Greater Anglia (GA) will be taken over by the Department for Transport Operations Ltd (DFTO) on October 12.
The government announced late last year that GA would be the third train operator to be nationalised, after South Western Railway on May 25 and c2c on July 20, but had only given a date of autumn 2025.
GA has been run by Transport UK since it completed a management buyout of Abellio (which had operated the franchise and later National Rail Contract since 2012) in 2023.
Managing Director, Martin Beable, said: “I am very proud of what we have achieved here in East Anglia over the past thirteen years, significantly improving standards, investing in a complete fleet of new trains, and working closely with the local community.
"As we transition to a publicly owned railway, we remain focussed on delivering outstanding levels of service for our passengers.”
GA has said train services, timetables and station facilities are unaffected by the transition. The same applies to employees’ roles.
Speaking to RAIL earlier this year, Beable said he was hoping for “earned autonomy” once GA joined DFTO.

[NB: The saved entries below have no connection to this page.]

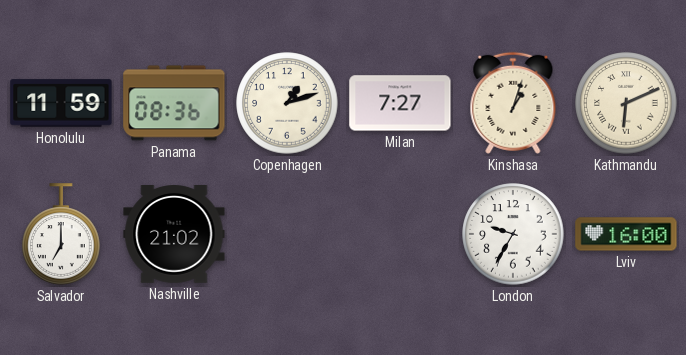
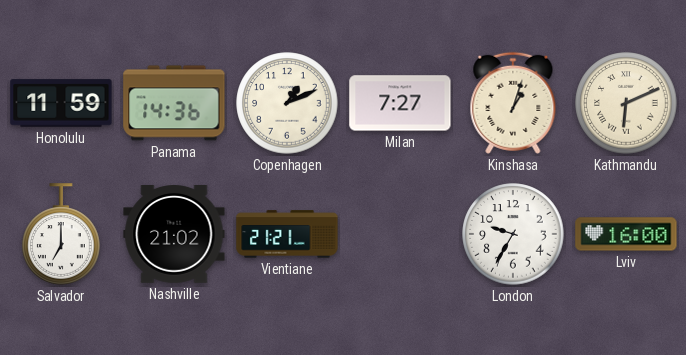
Panama: 08:36 -> 14:36
Copenhagen: 1:12 -> 1:11
Vientiane: none -> 21:21
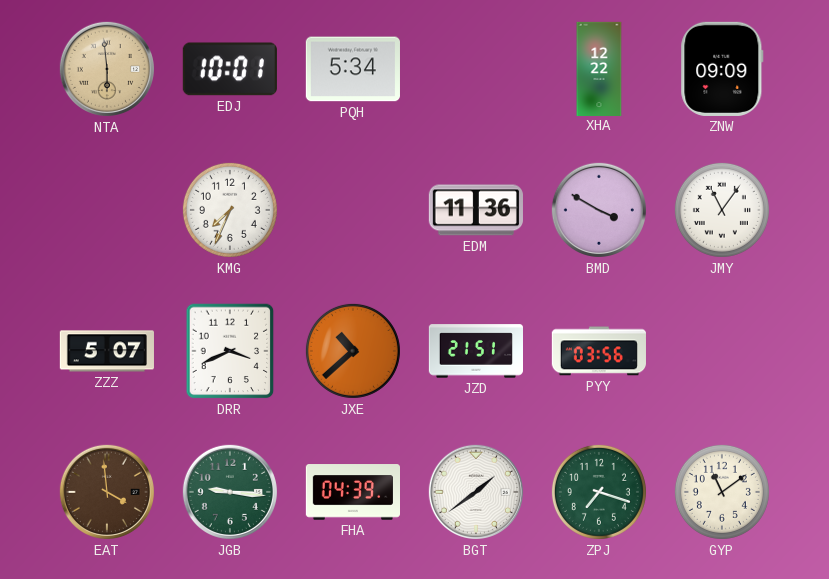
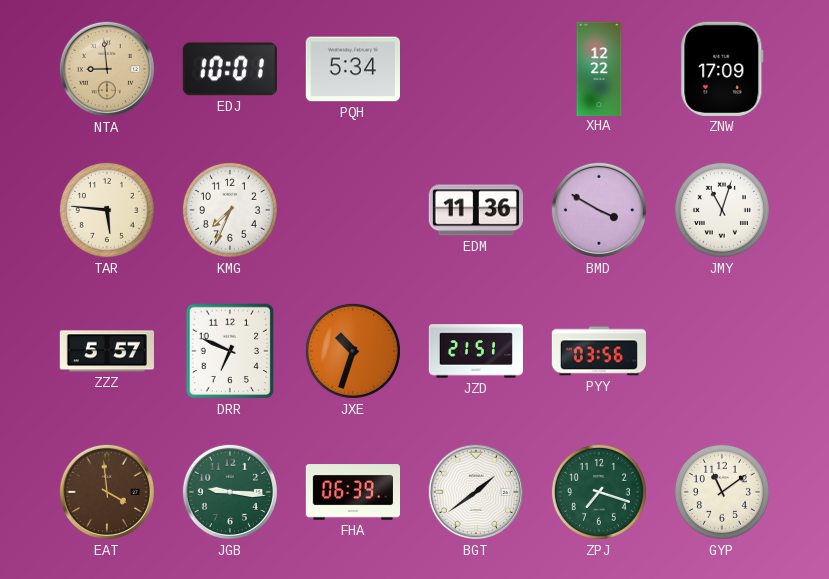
NTA: 5:59 -> 8:59
ZNW: 09:09 -> 17:09
TAR: none -> 5:46
JMY: 11:06 -> 11:03
ZZZ: 5:07 -> 5:57
DRR: 3:41 -> 6:49
JXE: 10:38 -> 10:33
FHA: 04:39 -> 06:39
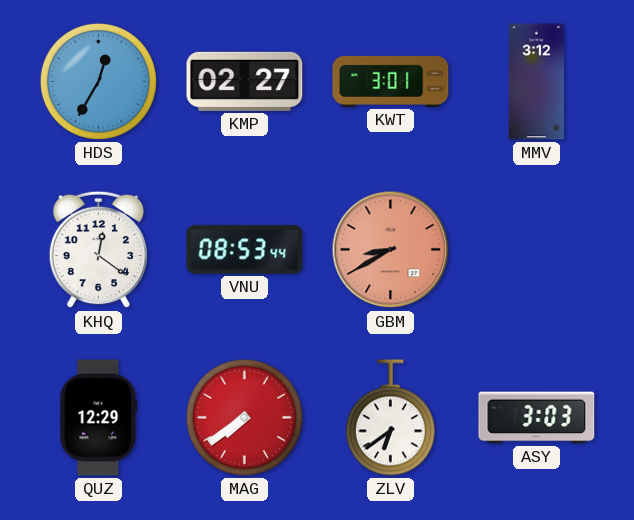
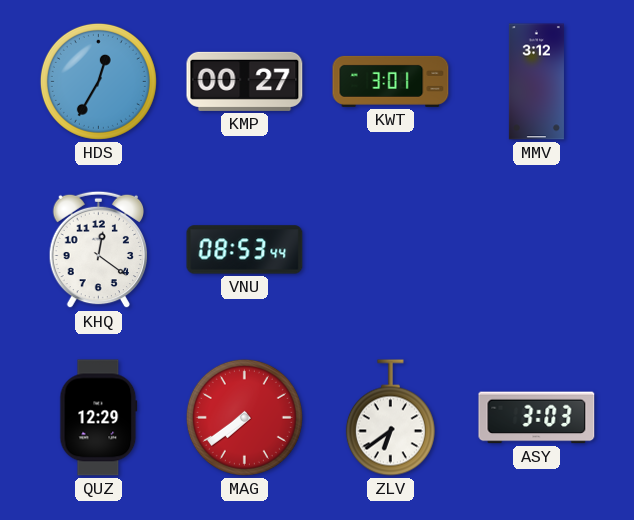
KMP: 02:27 -> 00:27
GBM: 8:40 -> none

“I think direction of travel is likely to be ‘earned autonomy gives better results’, therefore giving TOCs that are performing well and delivering on their budget and performance commitments and revenue commitments, giving them autonomy to go about doing an increasingly better job. I hope that’s the way things are going,” he told RAIL.
Transport UK expressed its disappointment that it would be losing the GA operation in five months’ time.
A spokesperson said the government had “valid options for which operator to nationalise next”, adding: “We are also concerned that this decision creates unnecessary risk, such as slowing the pace of service improvements and jeopardising taxpayer revenue, given that Great British Railways has yet to be established, and its functions currently fall to the temporary DfT Operator.”
However, it committed to a smooth transition.
GA, the winner of the National Rail Awards’ prestigious Passenger Operator of the Year category in 2022 and 2024, recently completed two years as the UK’s best performing train operator.
Annual performance in the 12 months to March 31 recorded a punctuality figure of 94.1%, with seven routes topping 95%.
No announcement has been made as to which of the remaining seven privately run train operating companies will be nationalised next.
In December, Transport Secretary Heidi Alexander told Parliament in a written statement: “Following Greater Anglia, the programme will continue with the transfer of one operator’s services roughly every three months.
“We expect these to follow the order in which operators’ current contractual minimum terms expire unless a TOC defaults on its contract to the extent that there is a contractual right to terminate (in which case it will transfer as soon as reasonably practicable) or other extenuating circumstances arise.”
West Midlands Trains’ core term ended in September 2024, though the full term runs until September 2026.
Operators with core terms ending in 2025 include Chiltern (April 1), Govia Thameslink Railway (April 1) and Great Western Railway (June 22), with full-term deals running until December 12 2027, April 1 2028 and June 25 2028 respectively.
East Midlands Railway’s core term ends on October 18 2026, with a full-term end date of October 18 2030, with Avanti West Coast’s core and full-term dates ending in October 18 2026 and October 17 2032 respectively. CrossCountry has the last core-term end date of October 17 2027 and a full-term end date of October 12 2031.